¿Qué es África? Nos preguntan. Y entonces, una sucesión de imágenes se proyecta en nuestras mentes: guerras civiles, muchedumbres hambrientas y dictadores grotescos. Un pueblo homogéneo, sufrido y olvidado, condenado a ser la eterna víctima sin posibilidad de redención. Pero en realidad, el panorama es mucho más complejo. Cincuenta y dos países, además de miles de etnias y lenguas así lo demuestran.
Esta diversidad de escenarios se refleja en los dos últimos golpes de Estado en el continente. En Níger, una junta militar liquidó una democracia débil que se vio incapaz de lidiar con sequías y grupos terroristas como Boko Haram. Los vecinos, Mali y Burkina Faso, también sufren de los mismos males, mientras año tras año se mantienen en los últimos lugares de PBI y desarrollo humano. Sorprendida, Francia observa con horror cómo los golpistas rechazan sus banderas y flamean las rusas. No es de extrañar, cuando durante décadas su única preocupación por Níger fue extraer de allí uranio a precio de ganga.
A cientos de kilómetros al sur, se encuentra Gabón, una pequeña república cubierta por selvas espesas e ingentes reservas de petróleo. Este martes, el ejército rompió el “orden constitucional” tras derrocar al presidente Ali Bongo, quien acababa de ganar las últimas elecciones presidenciales. Podría jugar el papel de víctima si es que esta no fuese su segunda reelección fraudulenta desde que asumió el poder en el 2009 tras la muerte de su padre, Omar Bongo. Este último había liderado una cleptocracia de 42 años que Francia consentía a cambio de extraer libremente el oro negro del país.

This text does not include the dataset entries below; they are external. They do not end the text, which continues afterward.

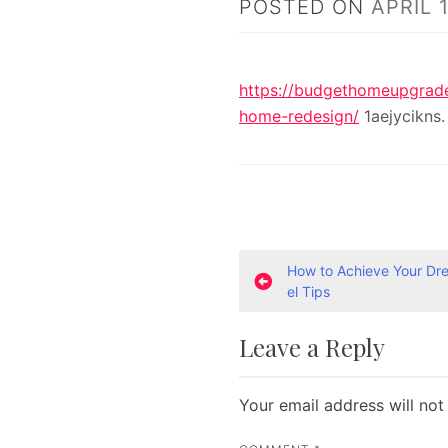
POSTED ON
APRIL 
https://budgethomeupgrades
home-redesign/
1aejycikns.
P
How to Achieve Your D
el Tips
o
Leave a Reply
s
t
Your email address will not
n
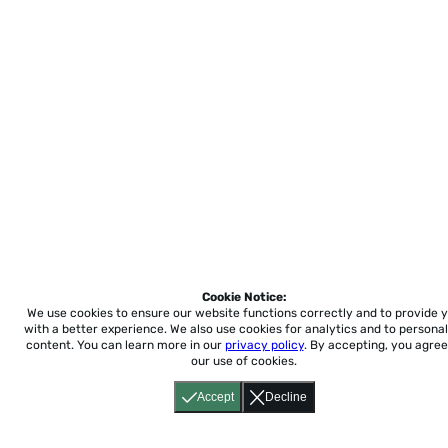
Cookie Notice:
We use cookies to ensure our website functions correctly and to provide 
with a better experience.
We also use cookies for analytics and to personal
content. You can learn more in our
privacy policy
. By accepting, you agree
our use of cookies.
Accept
Decline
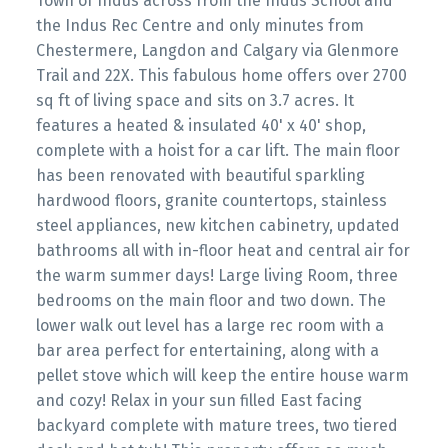
Town of Indus across from the Indus School and
the Indus Rec Centre and only minutes from
Chestermere, Langdon and Calgary via Glenmore
Trail and 22X. This fabulous home offers over 2700
sq ft of living space and sits on 3.7 acres. It
features a heated & insulated 40' x 40' shop,
complete with a hoist for a car lift. The main floor
has been renovated with beautiful sparkling
hardwood floors, granite countertops, stainless
steel appliances, new kitchen cabinetry, updated
bathrooms all with in-floor heat and central air for
the warm summer days! Large living Room, three
bedrooms on the main floor and two down. The
lower walk out level has a large rec room with a
bar area perfect for entertaining, along with a
pellet stove which will keep the entire house warm
and cozy! Relax in your sun filled East facing
backyard complete with mature trees, two tiered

Mientras el desempleo y la pobreza se mantuvieron latentes por generaciones. Este año, Bongo Jr. pretendió continuar la tradición familiar del fraude y, cuando notó que el conteo de votos le era adverso, decidió cortar el servicio de Internet en el país e imponer toques de queda. Ahora, Francia exige respeto por los resultados electorales. ¿Pero acaso Macron aceptaría una democracia a la gabonesa en su país?

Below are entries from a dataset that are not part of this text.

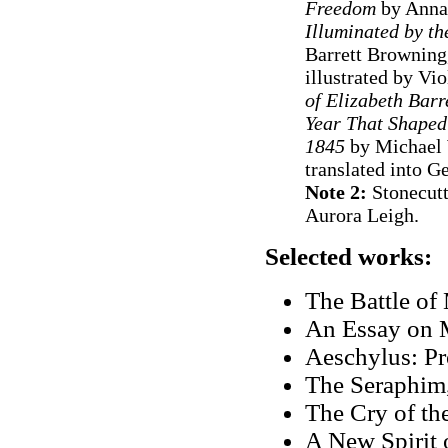
Freedom
by Anna
Illuminated by t
Barrett Browning,
illustrated by Vi
of Elizabeth Barr
Year That Shaped 
1845
by Michael 
translated into 
Note 2:
Stonecutt
Aurora Leigh.
Selected works:
The Battle of
An Essay on 
Aeschylus: Pr
The Seraphim
The Cry of th
A New Spirit 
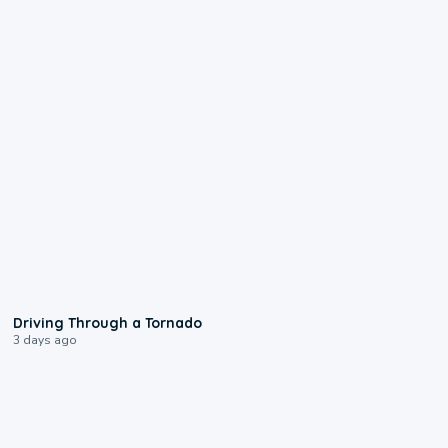
1:48
Driving Through a Tornado
3 days ago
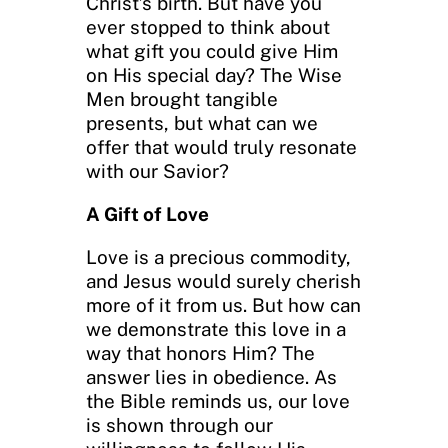
Christ’s birth. But have you
ever stopped to think about
what gift you could give Him
on His special day? The Wise
Men brought tangible
presents, but what can we
offer that would truly resonate
with our Savior?
A Gift of Love
Love is a precious commodity,
and Jesus would surely cherish
more of it from us. But how can
we demonstrate this love in a
way that honors Him? The
answer lies in obedience. As
the Bible reminds us, our love
is shown through our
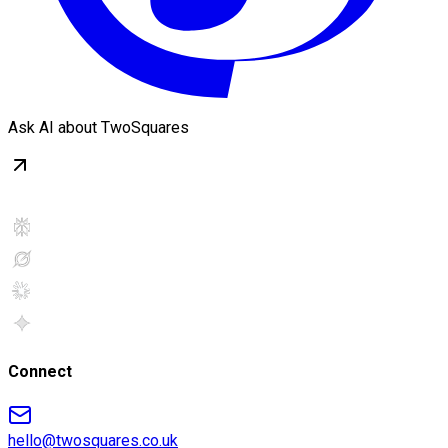
Ask AI about TwoSquares
Connect
hello@twosquares.co.uk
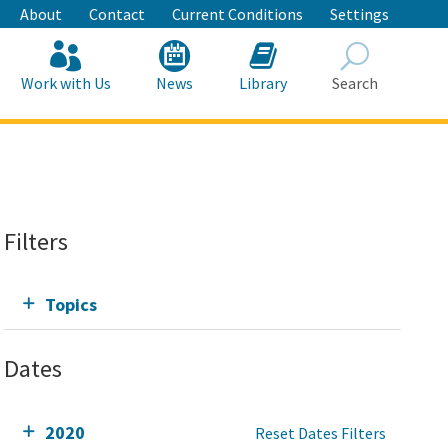
About
Contact
Current Conditions
Settings
Work with Us
News
Library
Search
Search
Filters
Topics
Dates
2020
Reset Dates Filters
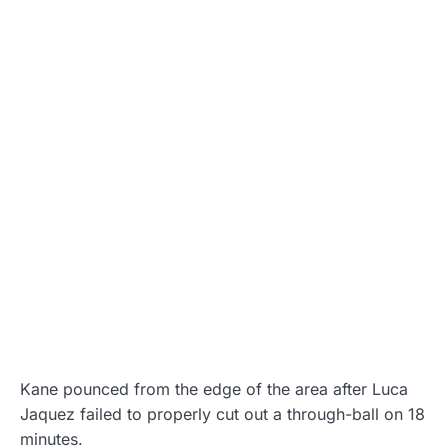
Kane pounced from the edge of the area after Luca
Jaquez failed to properly cut out a through-ball on 18
minutes.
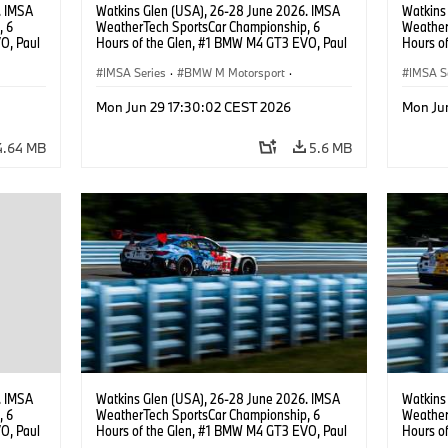
. IMSA
Watkins Glen (USA), 26-28 June 2026. IMSA
Watkins
, 6
WeatherTech SportsCar Championship, 6
Weather
O, Paul
Hours of the Glen, #1 BMW M4 GT3 EVO, Paul
Hours o
lippi,
Miller Racing, GTD PRO, Connor De Phillippi,
Miller R
Neil Verhagen.
IMSA Series
·
BMW M Motorsport
·
IMSA S
GT Racing
·
Customer Racing
GT Rac
Mon Jun 29 17:30:02 CEST 2026
Mon Ju
4.64 MB
5.6 MB
. IMSA
Watkins Glen (USA), 26-28 June 2026. IMSA
Watkins
, 6
WeatherTech SportsCar Championship, 6
Weather
O, Paul
Hours of the Glen, #1 BMW M4 GT3 EVO, Paul
Hours o
.
Miller Racing, GTD PRO, Connor De Phillippi,
Turner M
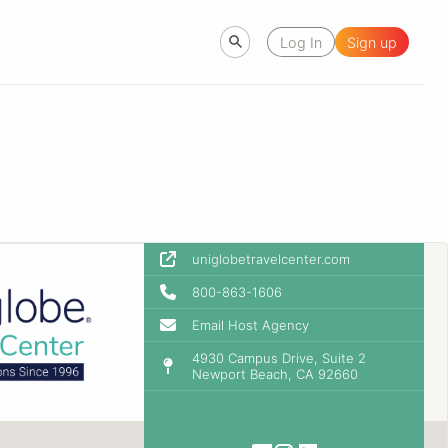
Log In
Sign up
uniglobetravelcenter.com
800-863-1606
Email Host Agency
4930 Campus Drive, Suite 2
Newport Beach, CA 92660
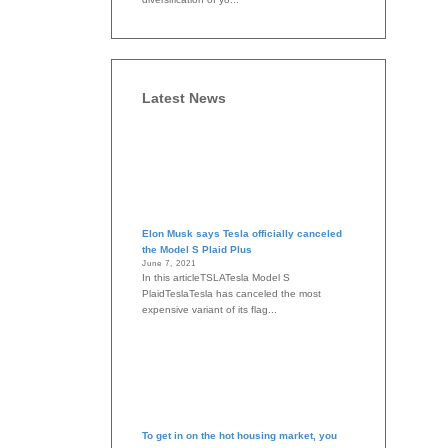
Latest News
Elon Musk says Tesla officially canceled
the Model S Plaid Plus
June 7, 2021
In this articleTSLATesla Model S
PlaidTeslaTesla has canceled the most
expensive variant of its flag...
To get in on the hot housing market, you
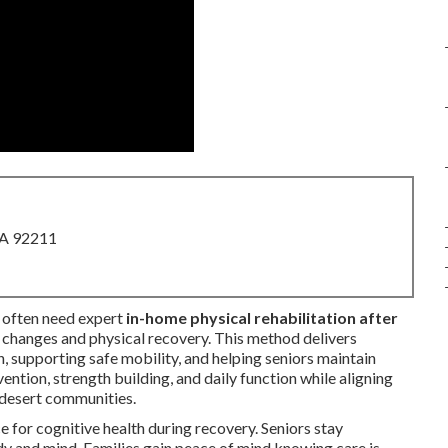
CA 92211
often need expert
in-home physical rehabilitation after
hanges and physical recovery. This method delivers
, supporting safe mobility, and helping seniors maintain
ention, strength building, and daily function while aligning
 desert communities.
 for cognitive health during recovery. Seniors stay
dy and mind. Families gain peace of mind knowing care is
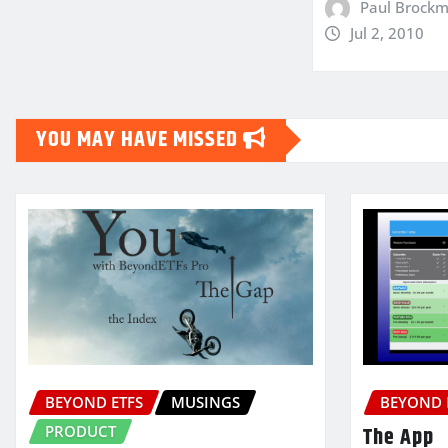
Paul Brock
Jul 2, 2010
YOU MAY HAVE MISSED
BEYOND ETFS
MUSINGS
BEYOND 
PRODUCT
The App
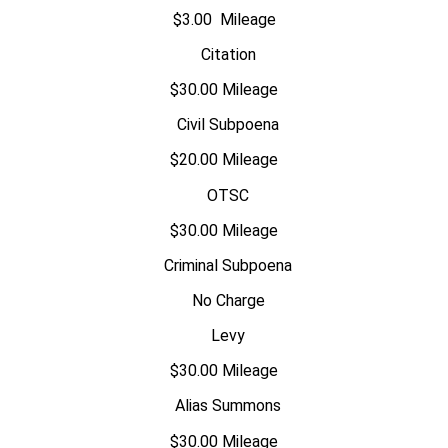
$3.00 Mileage
Citation
$30.00 Mileage
Civil Subpoena
$20.00 Mileage
OTSC
$30.00 Mileage
Criminal Subpoena
No Charge
Levy
$30.00 Mileage
Alias Summons
$30.00 Mileage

Es evidente que Occidente debería balancear sus intereses económicos con un apoyo al desarrollo institucional en África que favorezca el surgimiento de auténticos Estados de derecho en el continente. Un golpe de Estado debería ser la última solución para acabar con una dictadura, pero ante tiranos como Bongo que se resisten a los consensos, no queda alternativa. Ahora bien, cabe la posibilidad de que las euforias golpistas conciban nuevos tiranos, pero la presión ciudadana puede jugar un papel determinante: se han cansado de que la democracia sea una pantomima perversa, de que los líderes mundiales les dediquen sonrisas hipócritas, de ser rebeldes e incomprendidos. Ojalá el futuro no cumpla aquella máxima de André Malraux: “Hay revoluciones que son un día de fuego y cincuenta años de humo”.